Ritchie Torres' Journey to Become the First LGBTQ+ Afro-Latino in Congress
Ritchie Torres had to overcome tremendous odds to become the Democratic nominee from the South Bronx.
Ritchie Torres, the fighter for the Bronx, is steps away from making history as the first-ever LGBTQ Afro-Latino in Congress, and one of two first-ever Black LGBTQ congressmen.
In an exclusive conversation with AL DÍA, the young political hopeful spoke of his past, his present, and his projects for the future of the country.
While it may appear Torres is on a fast-track to public office, he first had to overcome tremendous odds to get to where he is now. Just 14 years ago, Torres faced the lowest stage of his life.
“I had dropped out of college, I was struggling with depression, I lost my grandmother who was one of the most important people in my life,” Torres said.
“I was struggling with a sexual identity crisis, I felt as if the world around me had collapsed. So there were moments when I even thought of taking my own life. And then seven years later I became the youngest elected official in the largest city in America. And seven years after that, here I am as the Democratic nominee for one of the most iconic congressional districts in America,” he continued.
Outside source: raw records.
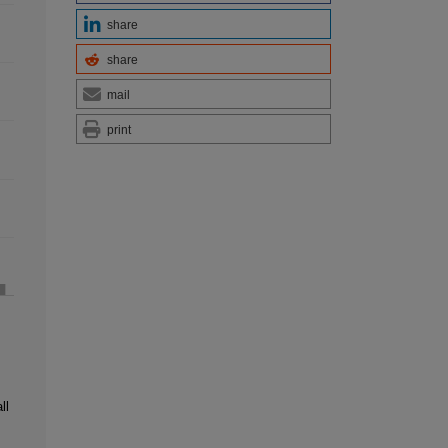
share
share
mail
print
ll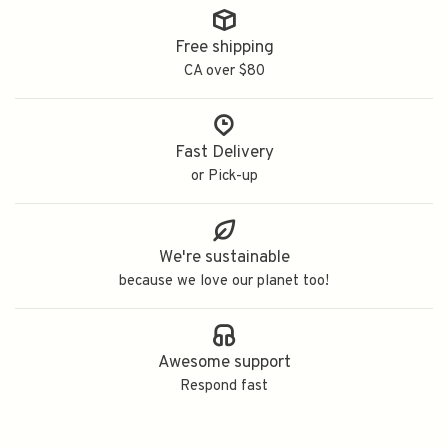
Free shipping
CA over $80
Fast Delivery
or Pick-up
We're sustainable
because we love our planet too!
Awesome support
Respond fast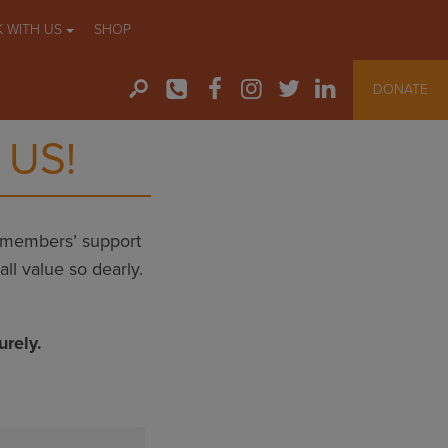
 WITH US
SHOP
DONATE
 US!
r members’ support
ll value so dearly.
.
urely.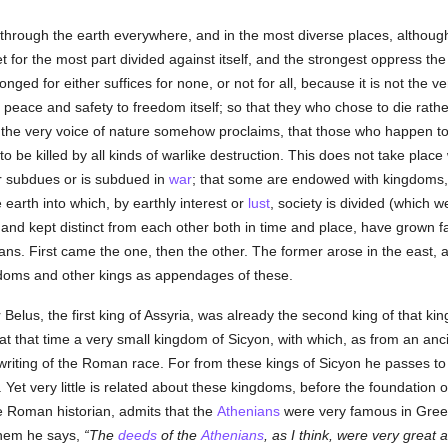
through the earth everywhere, and in the most diverse places, althoug
 for the most part divided against itself, and the strongest oppress the 
 longed for either suffices for none, or not for all, because it is not th
of peace and safety to freedom itself; so that they who chose to die rat
ns the very voice of nature somehow proclaims, that those who happen 
to be killed by all kinds of warlike destruction. This does not take place
er subdues or is subdued in
war
; that some are endowed with kingdoms,
arth into which, by earthly interest or
lust
, society is divided (which w
d and kept distinct from each other both in time and place, have grown fa
ans. First came the one, then the other. The former arose in the east, an
gdoms and other kings as appendages of these.
 Belus, the first king of Assyria, was already the second king of that 
t that time a very small kingdom of Sicyon, with which, as from an anci
riting of the Roman race. For from these kings of Sicyon he passes to
Yet very little is related about these kingdoms, before the foundation 
he Roman historian, admits that the
Athenians
were very famous in Greec
 them he says,
The
deeds
of the
Athenians
, as I think, were very great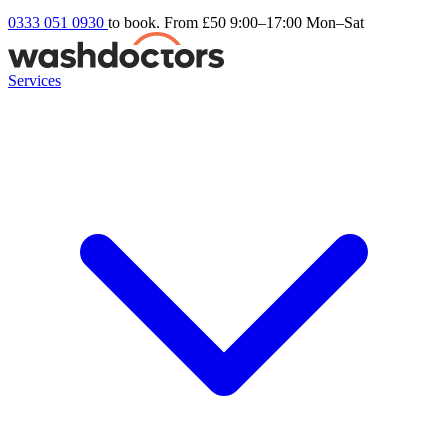
0333 051 0930
to book. From £50
9:00–17:00 Mon–Sat
Services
Born in the Bronx, Torres was raised by a single mother who fought to raise three children on $4.25 minimum wage in the ’90s. His lived experiences are what have shaped his outlook coming into November, where he will face Republican nominee, Orlando Molina, in the nation’s most Democratic district.
He wants to tackle the Affordability Crisis in the Bronx and is grateful for the opportunity to bring visibility to LGBTQ visibility and Afro-Latinos for the first time.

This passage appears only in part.